The Natural Gas Wellhead Decontrol Act of 1989 (NGWDA) is an act that amends the Natural Gas Policy Act of 1978 to declare that the price guidelines for the first sale of natural gas do not apply to:

1. Expired, terminated, or post-enactment contracts executed after the date of enactment of this Act; and
2. Certain renegotiated contracts.

It would initiate decontrols as of May 15, 1991, for natural gas produced from newly spudded wells. It permanently repealed wellhead price controls beginning on January 1, 1993.

By means of Senate bill 783, the NGWDA was amended to eliminate wellhead price and nonprice controls on the first sale of natural gas, and to make technical and conforming amendments to the NGWDA. The bill describes interim elimination of lawful prices and makes permanent elimination of wellhead price controls effective on January 1, 1993.

== Criticism ==
In the Federal Energy Regulatory Commission (FERC) hearing Corinne Grace v. El Paso Natural Gas (1990), FERC states its reservation about this type of law being used to the detriment of oil and gas operators with limited resources to defend themselves from cancelled contracts by large pipeline companies.

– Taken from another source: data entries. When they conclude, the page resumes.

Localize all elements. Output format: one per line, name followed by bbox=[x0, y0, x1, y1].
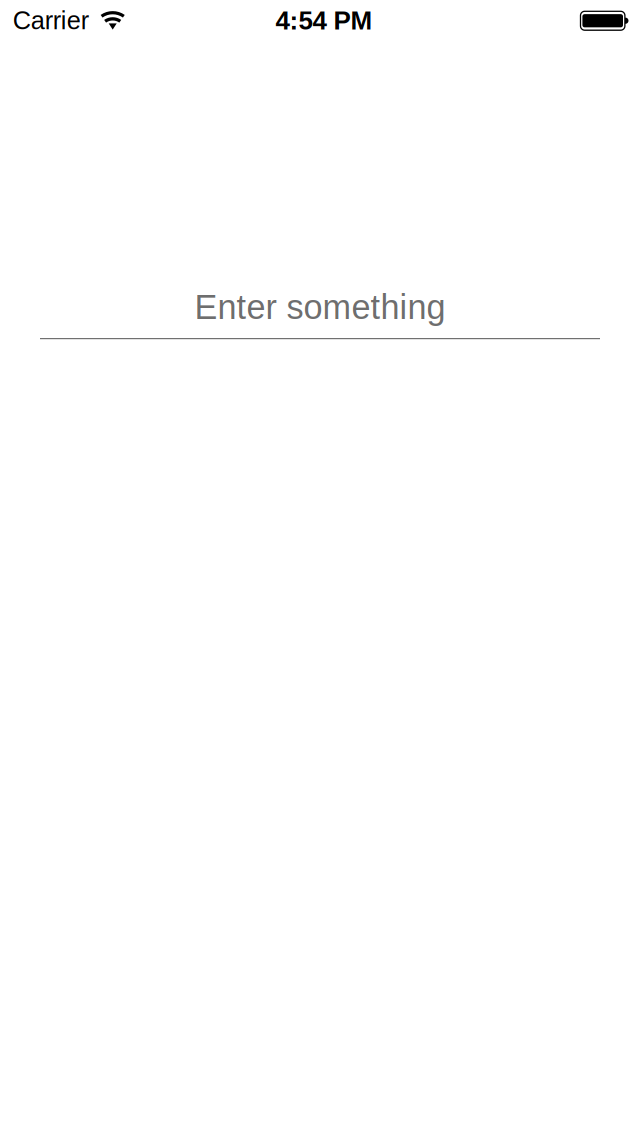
staticText: 4:54 PM bbox=[276, 6, 372, 35]
button[interactable]: Enter something bbox=[40, 283, 600, 339]
staticText: Carrier bbox=[13, 6, 89, 34]
staticText: Enter something bbox=[194, 288, 446, 326]
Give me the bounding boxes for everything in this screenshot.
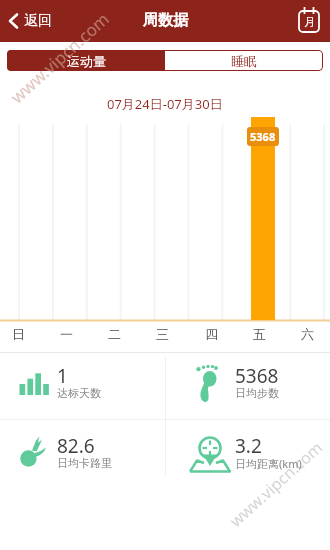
staticText: 四 xyxy=(205,326,218,342)
staticText: 5368 xyxy=(235,363,279,389)
staticText: 日均距离(km) xyxy=(235,456,302,471)
staticText: 三 xyxy=(156,326,169,342)
staticText: 睡眠 xyxy=(231,53,257,69)
staticText: 82.6 xyxy=(57,433,95,459)
staticText: www.vipcn.com xyxy=(225,436,327,532)
staticText: 日均卡路里 xyxy=(57,456,112,470)
staticText: 六 xyxy=(301,326,314,342)
staticText: www.vipcn.com xyxy=(6,7,114,108)
staticText: 运动量 xyxy=(67,53,106,69)
staticText: 二 xyxy=(108,326,121,342)
button[interactable]: 返回 xyxy=(9,12,52,30)
staticText: 返回 xyxy=(24,12,52,30)
staticText: 达标天数 xyxy=(57,386,101,400)
staticText: 5368 xyxy=(250,129,276,144)
staticText: 五 xyxy=(253,326,266,342)
staticText: 日 xyxy=(12,326,25,342)
button[interactable]: 睡眠 xyxy=(165,50,323,71)
staticText: 日均步数 xyxy=(235,386,279,400)
button[interactable]: 运动量 xyxy=(7,50,165,71)
staticText: 3.2 xyxy=(235,433,262,459)
staticText: 月 xyxy=(304,15,315,29)
button[interactable]: 月 xyxy=(298,7,320,33)
staticText: 周数据 xyxy=(143,11,188,30)
staticText: 07月24日-07月30日 xyxy=(107,95,223,113)
staticText: 一 xyxy=(60,326,73,342)
staticText: 1 xyxy=(57,363,68,389)
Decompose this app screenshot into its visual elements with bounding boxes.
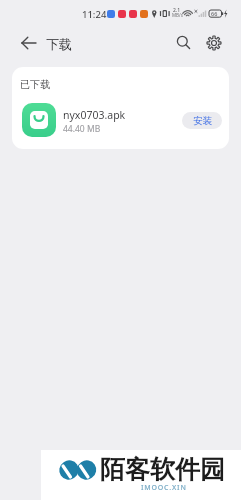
button[interactable]: Back xyxy=(15,29,43,57)
button[interactable]: Settings xyxy=(200,29,228,57)
staticText: 44.40 MB xyxy=(63,123,101,135)
staticText: nyx0703.apk xyxy=(63,108,126,122)
staticText: 下载 xyxy=(46,36,72,52)
staticText: 安装 xyxy=(193,115,212,127)
button[interactable]: 安装 xyxy=(182,112,222,129)
button[interactable]: Search xyxy=(170,29,198,57)
staticText: 66 xyxy=(211,10,218,17)
staticText: 已下载 xyxy=(20,78,50,91)
staticText: 2.1 xyxy=(173,7,181,14)
staticText: 11:24 xyxy=(82,8,107,21)
staticText: IMOOC.XIN xyxy=(141,483,187,493)
staticText: 陌客软件园 xyxy=(100,454,225,485)
staticText: MB/s xyxy=(172,12,183,18)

The University of Arkansas at Little Rock Law Review address this act in its 1989 article Our Experience Under the Natural Gas Policy Act of 1978, and Its Relevance to the Natural Gas Wellhead Decontrol Act of 1989 with the following conclusion:The drafting of the Decontrol Act was the result of a political compromise. The history of natural gas regulation is replete with political compromises that eventually hurt the gas industry or consumers. Congress, in refusing to learn from history, may have doomed the natural gas industry by repeating past mistakes. Alfred Kahn, in discussing the dismantling of the Civil Aeronautics Board, said that a short transition from regulation to free market is desirable in order to limit the distortions of the transition. By ignoring this wisdom and by ignoring our experience under the NGPA in the early 1980s, we may have condemned the natural gas industry and its consumers to suffer these distortions for another two years.